Romm’s fourteen wedges

2008-04-25

in Economics, Politics, Science, The environment

Red spraypaint

Joseph Romm, whose book I reviewed previously, has a new blog post up outlining what would be necessary to stabilize global concentrations of greenhouse gasses below 450 parts per million of CO2 equivalent. It is explained in terms of ‘stabilization wedges’ – each of which represents a reduction of one gigatonne (billion tonnes) below business as usual projections. In total, he says 14 are necessary by 2050 and suggests the following list:

  1. One wedge of vehicle efficiency — all cars getting 60 mpg, with no increase in miles traveled per vehicle.
  2. One of wind for power — one million large (2 MW peak) wind turbines.
  3. One of wind for vehicles — another 2000 GW wind. Most cars must be plug-in hybrids or pure electric vehicles.
  4. Three of concentrated solar thermal — about 5000 GW peak.
  5. Three of efficiency — one each for buildings, industry, and cogeneration/heat-recovery for a total of 15 to 20 million gwh.
  6. One of coal with carbon capture and storage — 800 GW of coal with CCS.
  7. One of nuclear power — 700 GW plus 10 Yucca mountains for storage.
  8. One of solar photovoltaics — 2000 GW peak (or less PV and some geothermal, tidal, and ocean thermal).
  9. One of cellulosic biofuels — using one-sixth of the world’s cropland (or less land if yields significantly increase or algae-to-biofuels proves commercial at large scale).
  10. Two of forestry — End all tropical deforestation. Plant new trees over an area the size of the continental U.S.
  11. One of soils — Apply no-till farming to all existing croplands.

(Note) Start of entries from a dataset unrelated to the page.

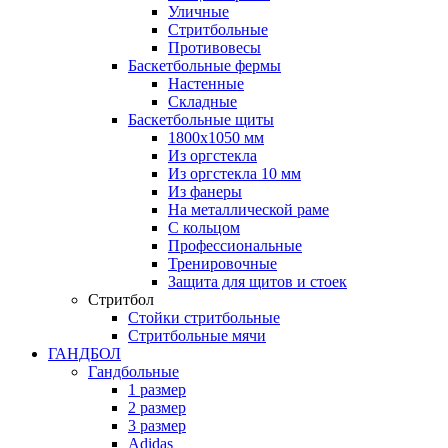
Уличные
Стритбольные
Противовесы
Баскетбольные фермы
Настенные
Складные
Баскетбольные щиты
1800х1050 мм
Из оргстекла
Из оргстекла 10 мм
Из фанеры
На металлической раме
С кольцом
Профессиональные
Тренировочные
Защита для щитов и стоек
Стритбол
Стойки стритбольные
Стритбольные мячи
ГАНДБОЛ
Гандбольные
1 размер
2 размер
3 размер
Adidas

No government anywhere has this level of ambition today. Just providing the nuclear wedge would require building 26 new plants a year, as well as ten geological repositories the size of Yucca Mountain. Providing the carbon capture wedge will require building a quantity of infrastructure capable of putting the same volume of CO2 into the ground as we are presently removing, when it comes to oil.

Romm does an excellent job of showing what a huge and civilizational challenge climate change really is. At the same time, while there is no technical reason for which fourteen wedges is impossible, one certainly doesn’t have the sense that anything like the necessary level of political will exists today. President Bush’s ludicrous announcement that the US will try to stop emissions growth by 2025 is closer to the mainstream of thinking in most places. At least a few people would rather doom future generations to an inhospitable planet than buckle down and make these changes.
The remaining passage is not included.